Private Equity Still Eyes Financials After iShares

LONDON (Reuters) – Private equity firms remain confident of pushing through vendor finance-backed financial sector deals, in spite of CVC Capital Partners’ failed 3 billion pound bid for part of British bank Barclays.

The planned sale of iShares, Barclays’ (BARC.L) exchange-traded fund unit, signaled a high-point for private equity in an otherwise moribund LBO market until the $13.5 billion sale of the whole of Barclays Global Investors (BGI) scuppered CVC’s best laid plans.

While the deal proved a bridge too far for the European firm, however, private equity players expect new targets to emerge across the financial services industry.

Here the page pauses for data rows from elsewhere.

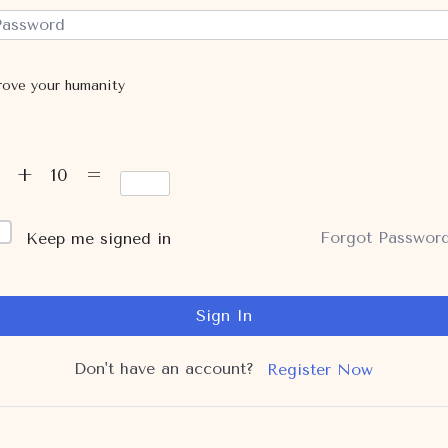
rove your humanity
6 + 10 =
Forgot Passwor
Keep me signed in
Sign In
Don't have an account?
Register Now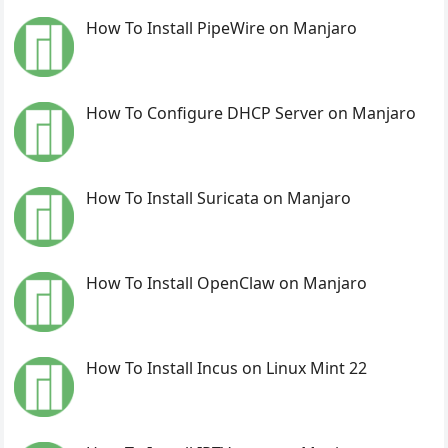
How To Install PipeWire on Manjaro
How To Configure DHCP Server on Manjaro
How To Install Suricata on Manjaro
How To Install OpenClaw on Manjaro
How To Install Incus on Linux Mint 22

“There is no shortage of banks right the way across the world who are considering what’s core and what’s non-core and how they can secure the amount of capital they need,” said James Fraser, head of the financial services team at European buyout firm Permira PERM.UL.

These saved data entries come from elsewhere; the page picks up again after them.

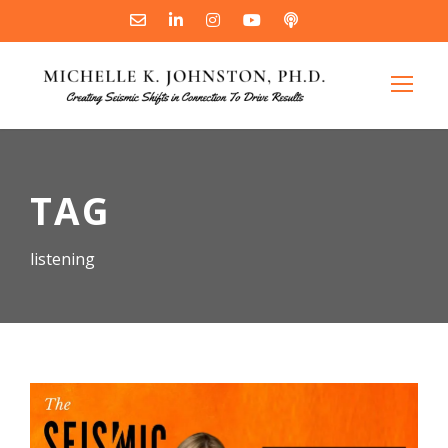
TAG
listening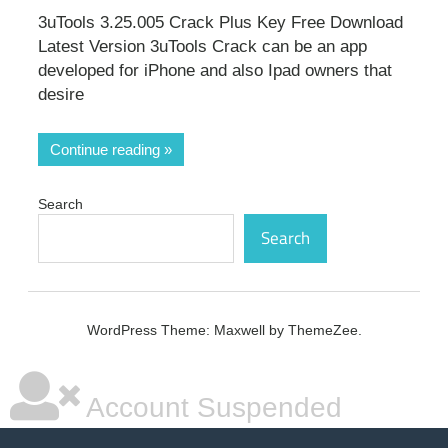
3uTools 3.25.005 Crack Plus Key Free Download
Latest Version 3uTools Crack can be an app
developed for iPhone and also Ipad owners that
desire
Continue reading
Search
Search
WordPress Theme: Maxwell by ThemeZee.
Account Suspended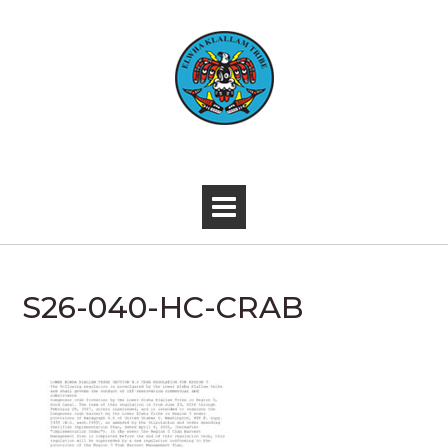
Skip
to
content
-
S26-040-HC-CRAB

LLoyds Banking Group (LLOY.L) has reportedly seen private equity interest in its Insight Investments arm, while RBS (RBS.L) has highlighted a number of non-core assets, including its asset management division.

As with BGI, private equity firms will face stiff competition from trade buyers who have scale for larger deals and can extract synergies from combining operations.

“Whether they go to trade buyers or private equity will all depend on the nature and size of the asset, but there will certainly be more deal flow and some of the deals will get done by private equity,” said Jacques Callaghan, managing director at advisory firm Hawkpoint.


What makes these deals attractive and even possible for private equity is the potential for the banks themselves to stump up the money to finance the transaction.

“Deals with financial institutions address the issue of finding new LBO financing as they are often prepared to provide vendor financing,” said Fred Wakeman, managing partner at international private equity house Advent International.

Barclays was ready to lend CVC up to 70 percent of the 3 billion pound iShares price tag.

While prospective buyers had initially hoped to acquire assets for fire sale prices, that has not been the case as governments have stepped in to support financial institutions.

“They are being very disciplined about the way they sell their businesses and the price which they accept — those that have taken government money recognize they have to do the right thing by the tax payers,” said James Brocklebank, head of the financial services team at Advent.

As a result, banks are frequently looking to retain a stake in order to avoid future criticism, a model used by Barclays in the BGI deal and by Fifth Third Bancorp in its payment processing deal with Advent.

A retained stake also allows private equity buyers access to high profile transactions by bridging buyer and seller price expectations and letting the seller to capture some of the future upside, said Callaghan.